-- EXTRACTED ENTRIES follows --
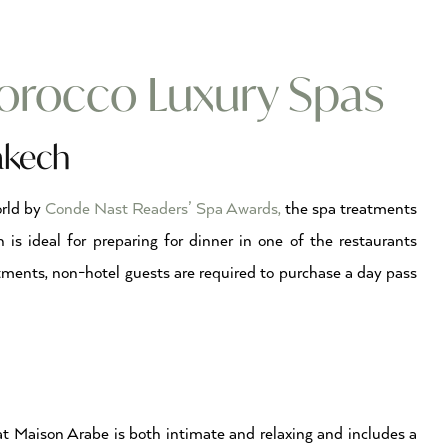
rocco Luxury Spas
akech
orld by
Conde Nast Readers’ Spa Awards,
the spa treatments
n is ideal for preparing for dinner in one of the restaurants
atments, non-hotel guests are required to purchase a day pass
ch
t Maison Arabe is both intimate and relaxing and includes a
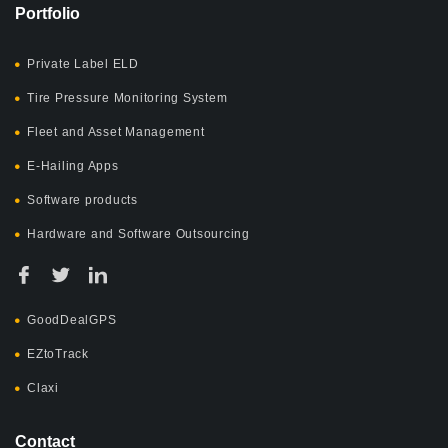
Portfolio
Private Label ELD
Tire Pressure Monitoring System
Fleet and Asset Management
E-Hailing Apps
Software products
Hardware and Software Outsourcing
GoodDealGPS
EZtoTrack
Claxi
Contact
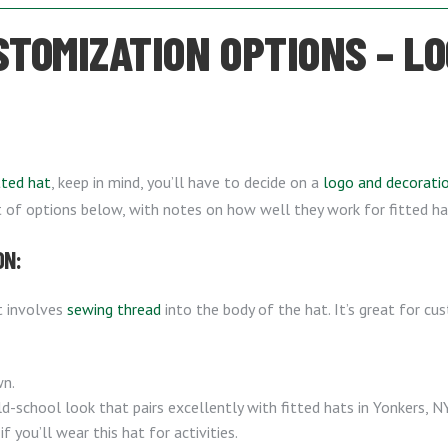
STOMIZATION OPTIONS – L
tted hat
, keep in mind, you’ll have to decide on a
logo and decorat
st of options below, with notes on how well they work for fitted ha
ON:
t involves
sewing thread
into the body of the hat. It’s great for cu
wn.
d-school look that pairs excellently with fitted hats in Yonkers, NY
if you’ll wear this hat for activities.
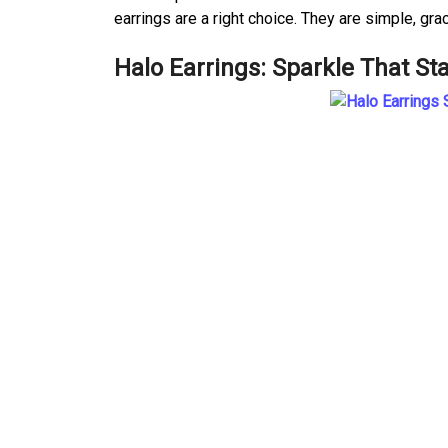
earrings are a right choice. They are simple, gra
Halo Earrings: Sparkle That St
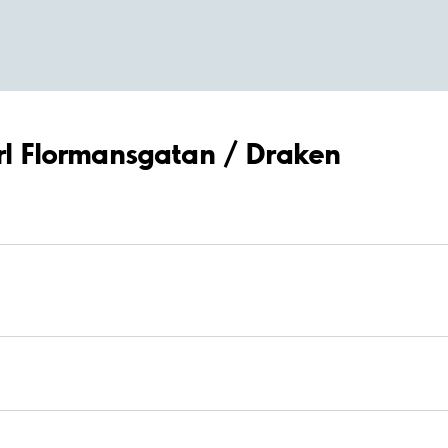
arl Flormansgatan / Draken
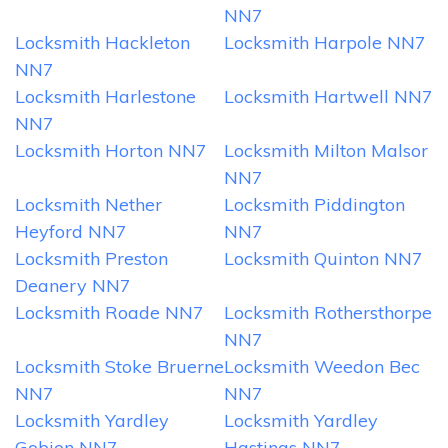
NN7
Locksmith Hackleton
Locksmith Harpole NN7
NN7
Locksmith Harlestone
Locksmith Hartwell NN7
NN7
Locksmith Horton NN7
Locksmith Milton Malsor
NN7
Locksmith Nether
Locksmith Piddington
Heyford NN7
NN7
Locksmith Preston
Locksmith Quinton NN7
Deanery NN7
Locksmith Roade NN7
Locksmith Rothersthorpe
NN7
Locksmith Stoke Bruerne
Locksmith Weedon Bec
NN7
NN7
Locksmith Yardley
Locksmith Yardley
Gobion NN7
Hastings NN7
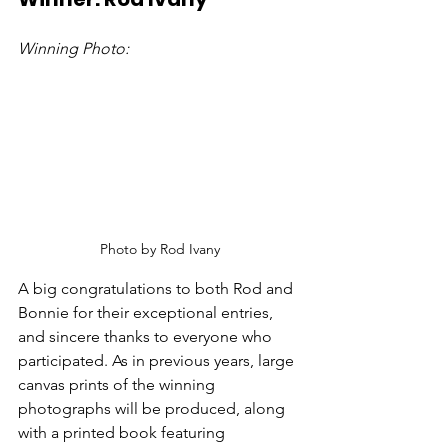
Winning Photo:
Photo by Rod Ivany
A big congratulations to both Rod and 
Bonnie for their exceptional entries, 
and sincere thanks to everyone who 
participated. As in previous years, large 
canvas prints of the winning 
photographs will be produced, along 
with a printed book featuring 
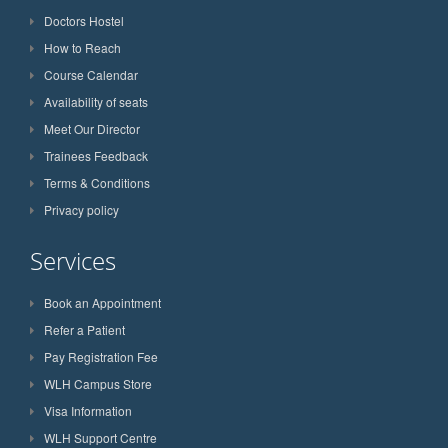
Doctors Hostel
How to Reach
Course Calendar
Availability of seats
Meet Our Director
Trainees Feedback
Terms & Conditions
Privacy policy
Services
Book an Appointment
Refer a Patient
Pay Registration Fee
WLH Campus Store
Visa Information
WLH Support Centre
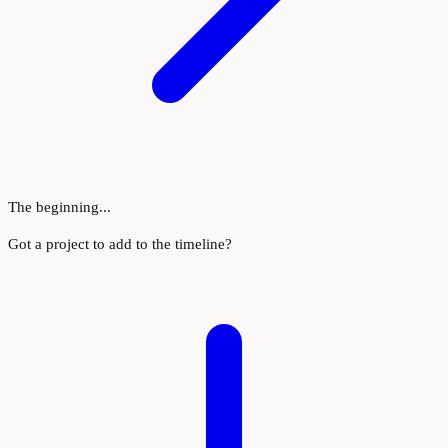
The beginning...
Got a project to add to the timeline?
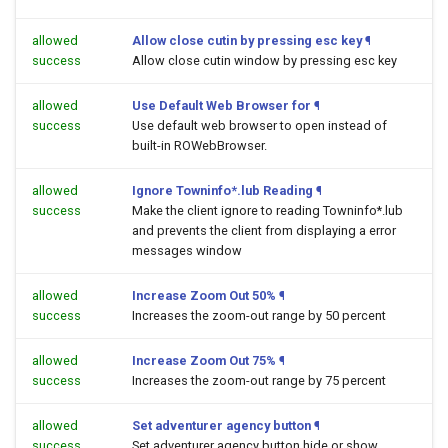
allowed
Allow close cutin by pressing esc key
¶
success
Allow close cutin window by pressing esc key
allowed
Use Default Web Browser for
¶
success
Use default web browser to open
instead of
built-in ROWebBrowser.
allowed
Ignore Towninfo*.lub Reading
¶
success
Make the client ignore to reading Towninfo*.lub
and prevents the client from displaying a error
messages window
allowed
Increase Zoom Out 50%
¶
success
Increases the zoom-out range by 50 percent
allowed
Increase Zoom Out 75%
¶
success
Increases the zoom-out range by 75 percent
allowed
Set adventurer agency button
¶
success
Set adventurer agency button hide or show.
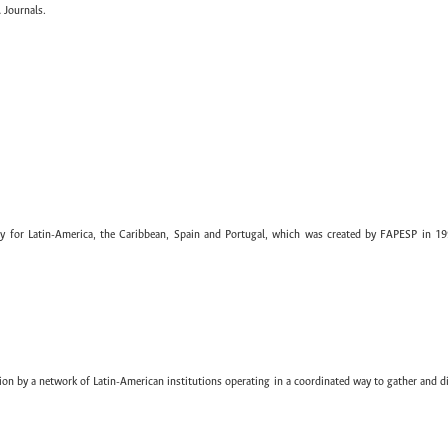
 Journals.
ary for Latin-America, the Caribbean, Spain and Portugal, which was created by FAPESP in 19
ion by a network of Latin-American institutions operating in a coordinated way to gather and di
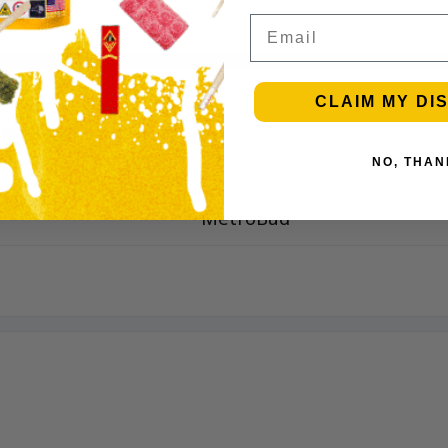
Email
CLAIM MY DI
INFORMATION
NO, THAN
MetroBud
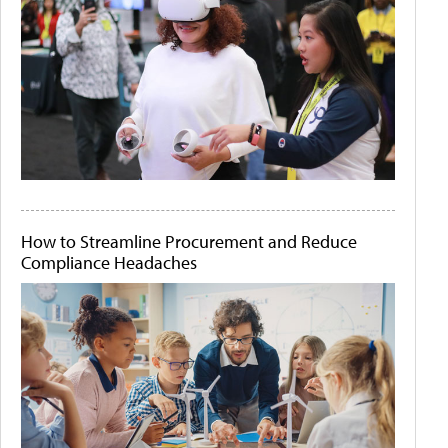
How to Streamline Procurement and Reduce
Compliance Headaches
-- EXTRACTED ENTRIES concluded --
| EXERCISE AIM |
Give every record again without changing a word. Exclude the pictures.

| RESULT |
rocco Luxury Spas
akech
orld by
Conde Nast Readers’ Spa Awards,
the spa treatments
n is ideal for preparing for dinner in one of the restaurants
atments, non-hotel guests are required to purchase a day pass
ch
t Maison Arabe is both intimate and relaxing and includes a
Portfolio
Private Label ELD
Tire Pressure Monitoring System
Fleet and Asset Management
E-Hailing Apps
Software products
Hardware and Software Outsourcing
GoodDealGPS
EZtoTrack
Claxi
Contact
STOMIZATION OPTIONS – L
tted hat
, keep in mind, you’ll have to decide on a
logo and decorat
st of options below, with notes on how well they work for fitted ha
ON:
t involves
sewing thread
into the body of the hat. It’s great for cu
wn.
d-school look that pairs excellently with fitted hats in Yonkers, NY
if you’ll wear this hat for activities.
earrings are a right choice. They are simple, gra
Halo Earrings: Sparkle That St
arl Flormansgatan / Draken
NN7
Locksmith Hackleton
Locksmith Harpole NN7
NN7
Locksmith Harlestone
Locksmith Hartwell NN7
NN7
Locksmith Horton NN7
Locksmith Milton Malsor
NN7
Locksmith Nether
Locksmith Piddington
Heyford NN7
NN7
Locksmith Preston
Locksmith Quinton NN7
Deanery NN7
Locksmith Roade NN7
Locksmith Rothersthorpe
NN7
Locksmith Stoke Bruerne
Locksmith Weedon Bec
NN7
NN7
Locksmith Yardley
Locksmith Yardley
Gobion NN7
Hastings NN7
Winning Photo:
Photo by Rod Ivany
A big congratulations to both Rod and 
Bonnie for their exceptional entries, 
and sincere thanks to everyone who 
participated. As in previous years, large 
canvas prints of the winning 
photographs will be produced, along 
with a printed book featuring 
Doctors Hostel
How to Reach
Course Calendar
Availability of seats
Meet Our Director
Trainees Feedback
Terms & Conditions
Privacy policy
Services
Book an Appointment
Refer a Patient
Pay Registration Fee
WLH Campus Store
Visa Information
WLH Support Centre
The beginning...
Got a project to add to the timeline?
allowed
Allow close cutin by pressing esc key
¶
success
Allow close cutin window by pressing esc key
allowed
Use Default Web Browser for
¶
success
Use default web browser to open
instead of
built-in ROWebBrowser.
allowed
Ignore Towninfo*.lub Reading
¶
success
Make the client ignore to reading Towninfo*.lub
and prevents the client from displaying a error
messages window
allowed
Increase Zoom Out 50%
¶
success
Increases the zoom-out range by 50 percent
allowed
Increase Zoom Out 75%
¶
success
Increases the zoom-out range by 75 percent
allowed
Set adventurer agency button
¶
success
Set adventurer agency button hide or show.
 Journals.
ary for Latin-America, the Caribbean, Spain and Portugal, which was created by FAPESP in 19
ion by a network of Latin-American institutions operating in a coordinated way to gather and di
Email
CLAIM MY DI
INFORMATION
NO, THAN
MetroBud
How to Streamline Procurement and Reduce
Compliance Headaches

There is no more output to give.